> _GOAL OF THE EXERCISE_
Which lines of the data contain the string "YATES"? Copy every one of them.

> _DATA FOR PROCESSING_
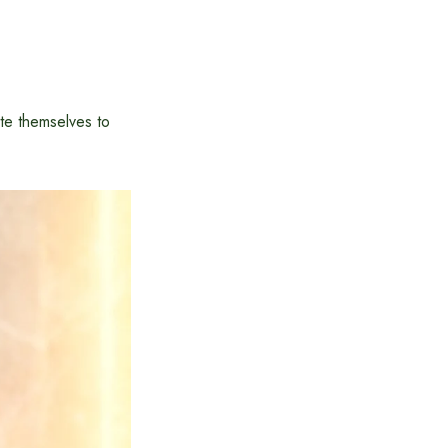
te themselves to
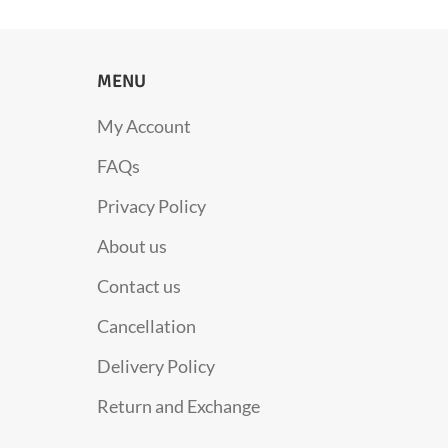
MENU
My Account
FAQs
Privacy Policy
About us
Contact us
Cancellation
Delivery Policy
Return and Exchange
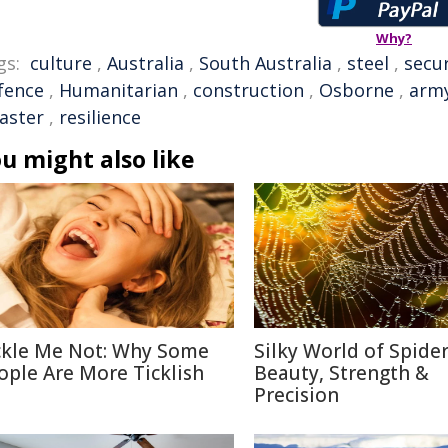
Why?
gs:
culture
,
Australia
,
South Australia
,
steel
,
secur
fence
,
Humanitarian
,
construction
,
Osborne
,
arm
saster
,
resilience
u might also like
ckle Me Not: Why Some
Silky World of Spide
ople Are More Ticklish
Beauty, Strength &
Precision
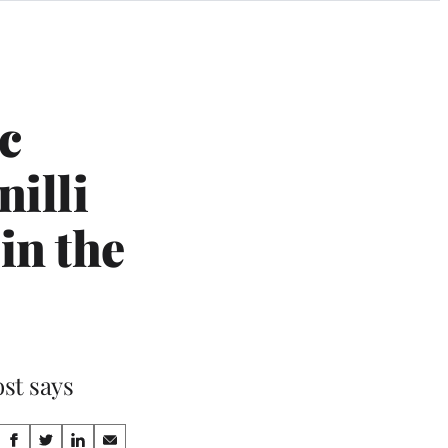
c
illi
in the
ost says
Share
S
S
S
S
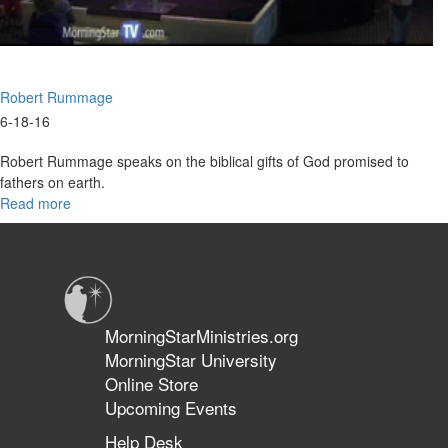
Robert Rummage
6-18-16
Robert Rummage speaks on the biblical gifts of God promised to
fathers on earth.
Read more
about
Father's
Day
Gifts
For
You
MorningStarMinistries.org
MorningStar University
Online Store
Upcoming Events
Help Desk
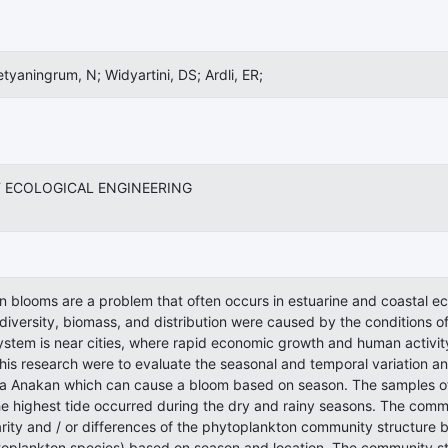
etyaningrum, N; Widyartini, DS; Ardli, ER;
 ECOLOGICAL ENGINEERING
n blooms are a problem that often occurs in estuarine and coastal
diversity, biomass, and distribution were caused by the conditions o
stem is near cities, where rapid economic growth and human activit
his research were to evaluate the seasonal and temporal variation a
ra Anakan which can cause a bloom based on season. The samples of
e highest tide occurred during the dry and rainy seasons. The commu
larity and / or differences of the phytoplankton community structur
toplankton species) based on season and location. The community s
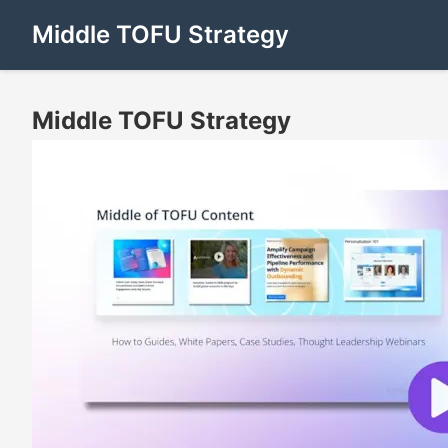
Middle TOFU Strategy
Middle TOFU Strategy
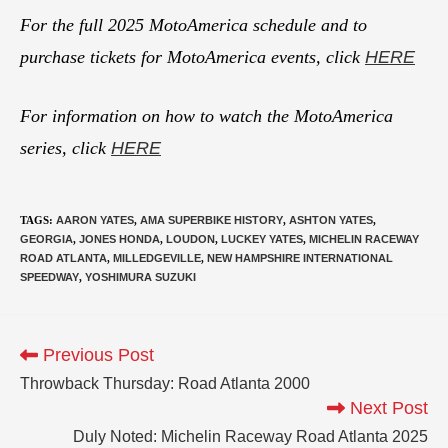
For the full 2025 MotoAmerica schedule and to
purchase tickets for MotoAmerica events, click
HERE
For information on how to watch the MotoAmerica
series, click
HERE
TAGS
:
AARON YATES
,
AMA SUPERBIKE HISTORY
,
ASHTON YATES
,
GEORGIA
,
JONES HONDA
,
LOUDON
,
LUCKEY YATES
,
MICHELIN RACEWAY
ROAD ATLANTA
,
MILLEDGEVILLE
,
NEW HAMPSHIRE INTERNATIONAL
SPEEDWAY
,
YOSHIMURA SUZUKI
Previous Post
Throwback Thursday: Road Atlanta 2000
Next Post
Duly Noted: Michelin Raceway Road Atlanta 2025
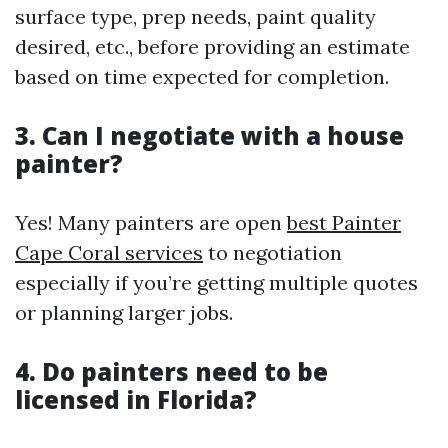
surface type, prep needs, paint quality
desired, etc., before providing an estimate
based on time expected for completion.
3. Can I negotiate with a house
painter?
Yes! Many painters are open
best Painter
Cape Coral services
to negotiation
especially if you’re getting multiple quotes
or planning larger jobs.
4. Do painters need to be
licensed in Florida?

> _EXERCISE RESPONSE_
AARON YATES
ASHTON YATES
LUCKEY YATES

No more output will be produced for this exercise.